Sunday, October 10, 2004

Smylie: 12 Questions

Smylie is going to present the Indiana Supreme Court with the "usual" Blakely problem of an enhanced sentence and the somewhat less "usual" problem of consecutive sentences. Smylie pled guilty to two counts of Child Solicitation (Ind. Code § 35-42-4-6), a Class D felony (Ind. Code § 35-50-2-7). He was sentenced to the presumptive sentence of a year and a half on the first count and an enhanced sentence of two years on the second count. The trial court ordered the sentences served consecutively.

The aggravating circumstances, which I am taking from the transfer brief, were:
  • A pattern of criminal activity;
  • The effect of the crime on the victim;
  • Smylie was in a position of trust with the victim; and
  • The imposition of a reduced sentence would depreciate the seriousnous of the crime.
From the transfer brief, I understand that the Court of Appeals concluded there was only one valid aggravating circumstance of the four: Smylie was in a position of trust with the victim. So the setup for the Supreme Court seems to be that there is one valid aggravating circumstance supporting both the enhanced sentence in second count and the consecutive sentences. The Supreme Court did not grant transfer and specifically order oral argument on the Blakely issues to spend any time saying the other aggravators were valid.

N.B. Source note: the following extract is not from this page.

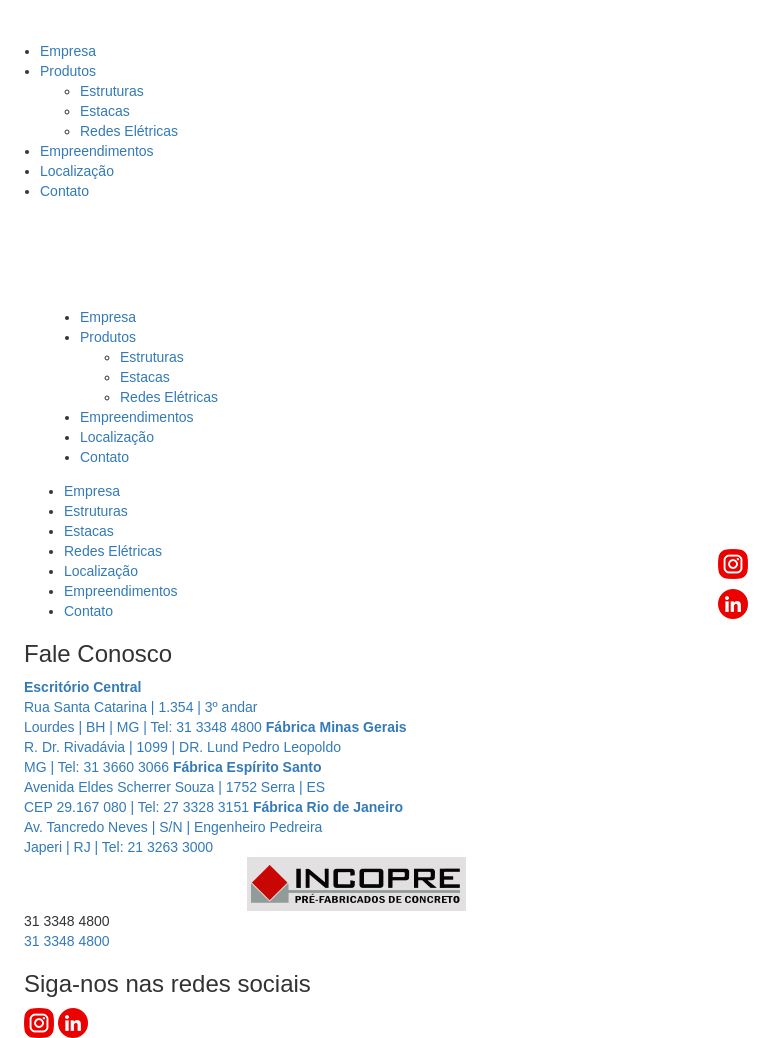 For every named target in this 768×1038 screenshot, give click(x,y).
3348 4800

There appear to be two mitigating circumstances in play:
  • Smylie enrolled in a counseling program;
  • Incarceration would imposed undue hardship on Smylie's three dependent children.
Here's my list, then, of the Blakely issues this case raises:
  1. Does Blakely affect Indiana's presumptive sentencing scheme?
  2. If Blakely applies, did Smylie waive any protection afforded by Blakely by not raising an Apprendi or other objection when entering his plea?
  3. If Smyle did not waive the protections of Blakely, are Blakely errors going to be treated as Indiana "fundamental error" as the unpublished opinion of the Court of Appeals in Baehl suggests?
  4. If Smylie did not waive Blakely's protections, does Blakely prohibit the use at all of aggravators unenumerated by statute, because the use of such aggravators amounts to the creation of common law crimes?
  5. If the answer to 4 is "No", may the "position of trust" aggravator, found by a judge by no standard of proof at all, support the six-month enhancement of the second court?
  6. Similarly, may the "position of trust" aggravator, not found by a jury beyond a reasonable doubt, support the imposition of consecutive sentences?
  7. If the answer to 5 or 6 is no, what is the remedy?
  8. If the remedy is either resentencing by the Supreme Court or a remand to the trial court for resentencing, may aggravators offensive to Blakely be considered at all in deciding whether to impose a presumptive sentence under Indiana sentencing law?
  9. If the answer to 8 is no, must either the Supreme Court or the trial court on remand consider any mitigating circumstances supported by the record to decide whether a mitigated sentence is required?
  10. If the remedy is remand to the trial court for resentencing, does treatment of aggravating circumstances as "elements" create a double-jeopardy bar, under either the federal or Indiana Constitutions, to trying the Blakely-offensive aggravators?
  11. If the answer to 10 is no, may the trial court empanel a sentencing jury and give the State the opportunity to "charge" and to try aggravating circumstances, even though there is no Indiana statutory authority for post-conviction charging instruments or non-capital sentencing juries?
  12. If the answer to 11 is yes, may the trial of the aggravators proceed where the judicial branch, through a probation department, has already investigated on its own the facts that it is now the State's duty to charge and prove to a jury beyond a reasonable doubt?
Anyone see others?

Strictly speaking, the Supreme Court will only have to deal with questions 1-7. (Strictly speaking, if the court decides Blakely does not affect Indiana's sentencing scheme, it will be 1 and done.) If the court decides that Blakely affects this case and that Smylie hasn't waived the Blakely issues, and if it is going to undertake resentencing itself, then it will also have to deal with 8 & 9.

Questions 10-12 raise issues that might more properly be subject to a later appeal after a remand to the trial court for resentencing and litigation of the issues there. But both the Supreme Court and the Court of Appeals quite frequently drop helpful hints (never an advisory opinion, mind you) about what a trial court should do when a case is remanded.

The answer to 9 will be especially interesting, because it potentially presents, I think, the Indiana version of the federal Guideline-severability problem. If the General Assembly had known that a judge would not be able to consider aggravating circumstances, at least in some situations, would it still have provided for reduction of sentences for mitigating circumstances? If the answer is no, what then?

The importance of what the Supreme Court does in these cases can hardly be overstated. What the court decides, probably shortly after opinions in Booker and Fanfan issue, will necessarily have decisive influence on the next session of the General Assembly.